C’è molto sangue, vendetta, storie del passato che descrivono la violenza a cui sono stati sottoposti i popoli africani in cerca di riscatto in Europa, c’è volontà di vendetta, c’è, soprattutto da parte dei francesi, una grande ambiguità nell’accoglienza dei cittadini delle ex colonie francesi. Nei suoi tentativi di ottenere una vita dignitosa e il permesso di vivere nella legalità, la ancora bellissima e colorata Leyli si sfoga con un amico:
Tre anni a sopportare umiliazioni, battute di caccia al clandestino, fregature, ricatti, schiavitù, ma tenevo duro perché mese dopo mese accumulavo semestri. Accettavo perfino di lavorare gratis pur di avere il pezzo di carta. Alla fine ho capito che era questo il motivo per cui lo Stato ci lasciava in pace: noi invisibili paghiamo le tasse, consumiamo, ci pieghiamo a tutti doveri come gli altri cittadini e non pretendiamo il minimo diritto.
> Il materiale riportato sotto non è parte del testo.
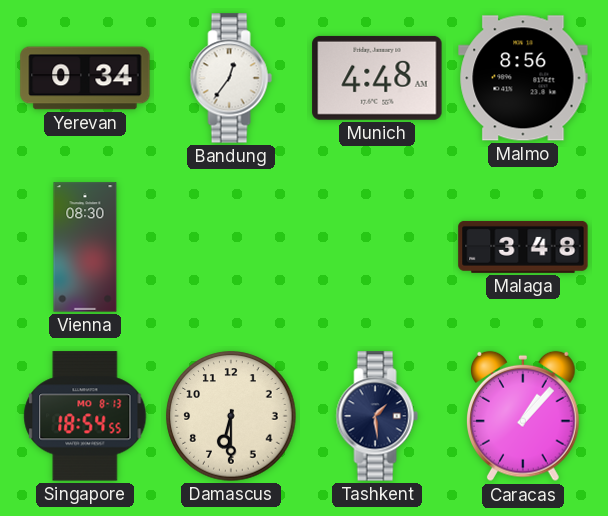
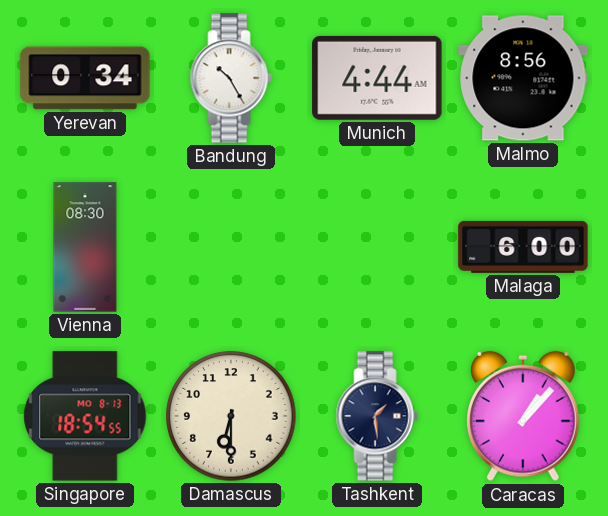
Bandung: 12:36 -> 10:25
Munich: 4:48 -> 4:44
Malaga: 3:48 -> 6:00
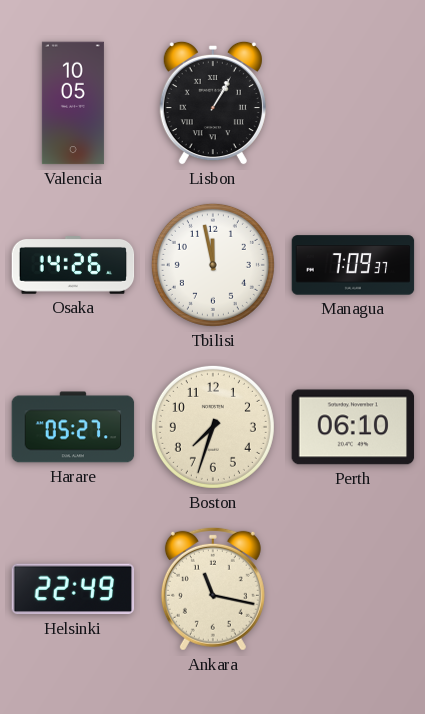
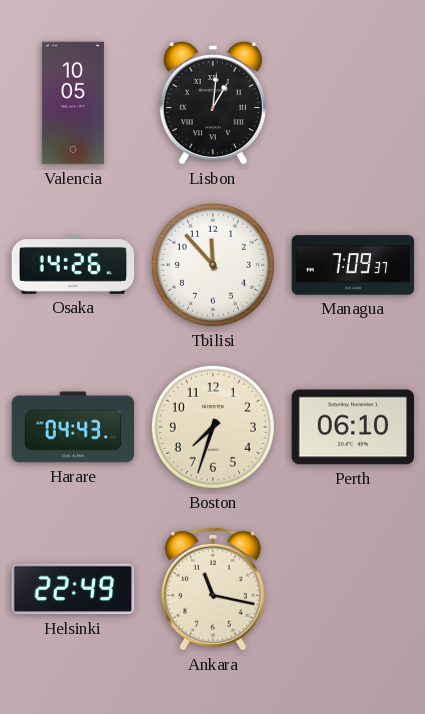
Lisbon: 1:05 -> 1:01
Tbilisi: 11:58 -> 11:53
Harare: 05:27 -> 04:43
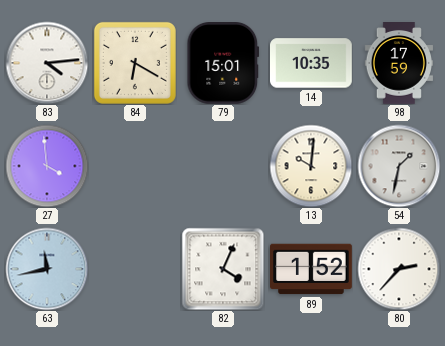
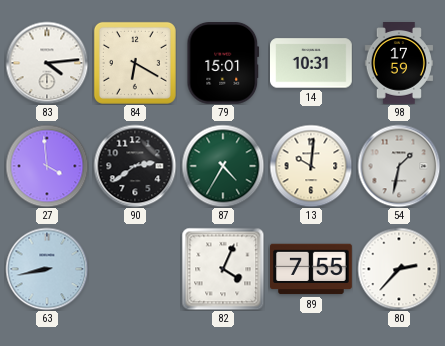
14: 10:35 -> 10:31
90: none -> 2:39
87: none -> 4:35
63: 11:43 -> 8:43
89: 1:52 -> 7:55
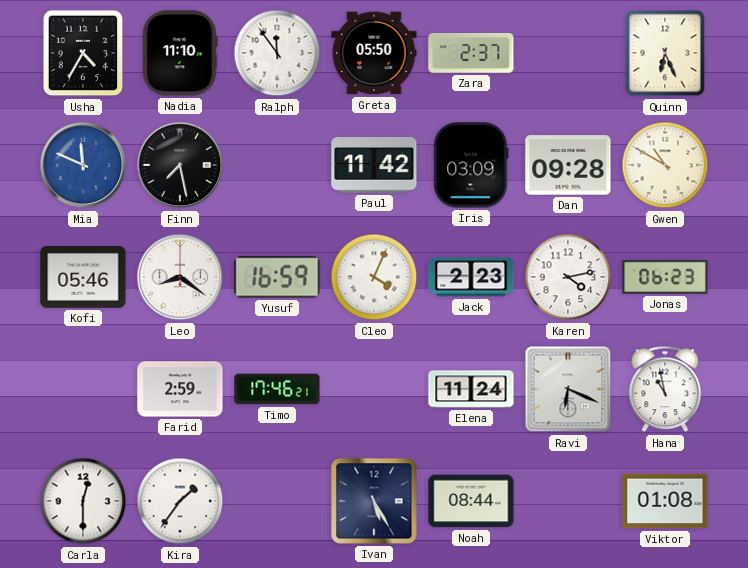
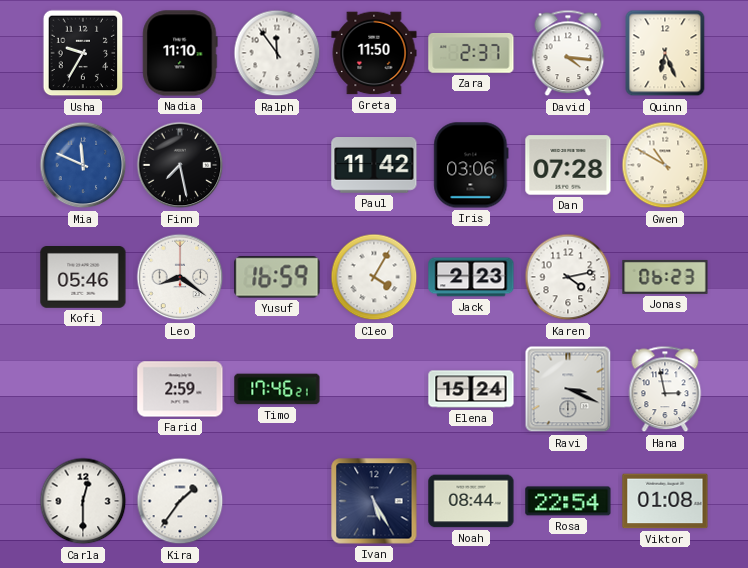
Usha: 4:35 -> 9:35
Greta: 05:50 -> 11:50
David: none -> 4:16
Iris: 03:09 -> 03:06
Dan: 09:28 -> 07:28
Cleo: 4:04 -> 4:05
Elena: 11:24 -> 15:24
Ravi: 6:19 -> 3:19
Hana: 10:58 -> 2:58
Rosa: none -> 22:54
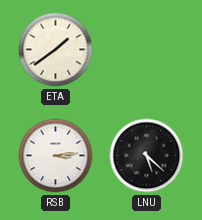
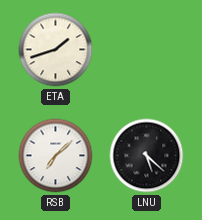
ETA: 1:39 -> 1:42
RSB: 3:14 -> 7:08
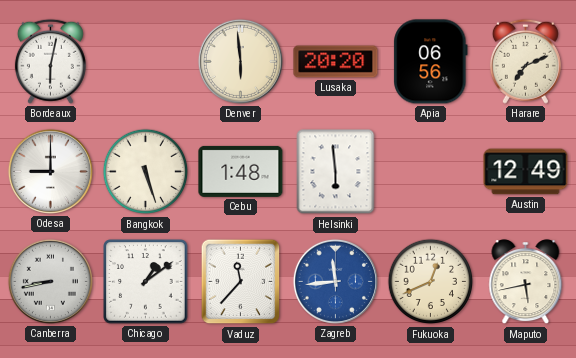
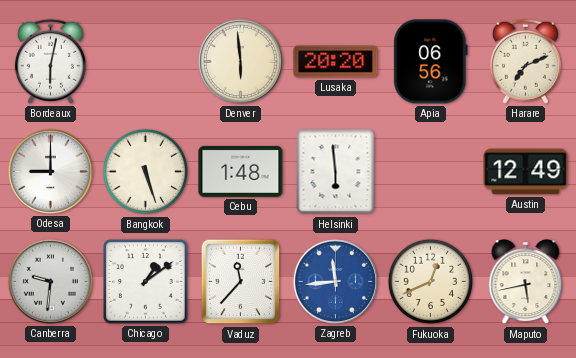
Canberra: 8:43 -> 9:31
L’immigrazione clandestina, i guadagni illeciti sulla pelle dei migranti, le connivenze con le stesse autorità, i drammi dei richiedenti asilo mentre le amministrazioni come in un gioco di prestigio “fanno girare in tondo i richiedenti all’infinito, sportello A, sportello B, sportello C, uffici per gli alloggi popolari,comune, prefettura, ufficio immigrazione e integrazione, ognuno aggrappato ai propri moduli, ottenebrato dalle caselle da riempire”, vengono raccontate da Bussi con linguaggio forte e decisa voglia di denuncia politica.
Romanzo giallo che affronta con coraggio i problemi drammatici del nostro tempo, mostrandoci uno spaccato della Francia che viene dalla Grande Rivoluzione altamente inquietante. Ci specchiamo nella storia dei personaggi neri che vengono dal centro dell’Africa, che arrivano in Marocco, pronti ad attraversare quel tratto di mare che li porterà in salvo, per giungere in un altro semi inferno, dove i bianchi civili francesi accoglienti torneranno ad essere i loro persecutori. Bussi con questo “Quaderno rosso” pieno di segreti terribili nelle mani della sua protagonista ci consegna un’immagine dell’Europa che non vorremmo vedere, anche se da noi e non solo si stanno manifestando idee ed atteggiamenti ancora peggiori.